▶ **Requirement**
Starting with the first line below, reproduce each line exactly until you have included the one bearing "This screenshot has".

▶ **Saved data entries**
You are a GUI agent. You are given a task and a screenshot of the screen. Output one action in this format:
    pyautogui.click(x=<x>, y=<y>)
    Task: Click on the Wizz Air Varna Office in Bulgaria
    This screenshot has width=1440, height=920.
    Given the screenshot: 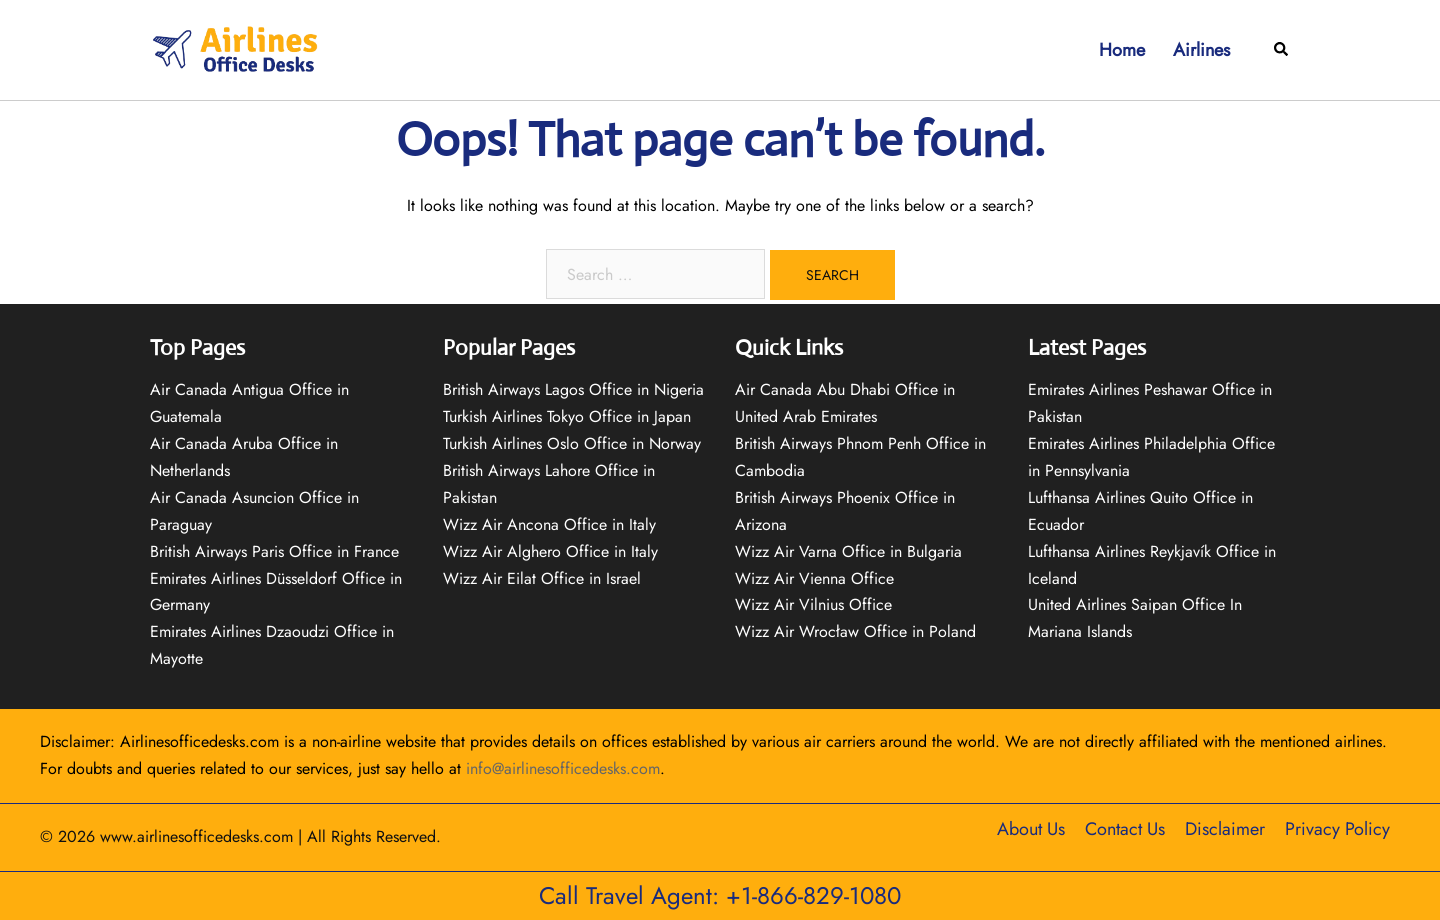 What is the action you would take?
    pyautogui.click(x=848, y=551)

▶ **Written response**
You are a GUI agent. You are given a task and a screenshot of the screen. Output one action in this format:
    pyautogui.click(x=<x>, y=<y>)
    Task: Click on the Wizz Air Varna Office in Bulgaria
    This screenshot has width=1440, height=920.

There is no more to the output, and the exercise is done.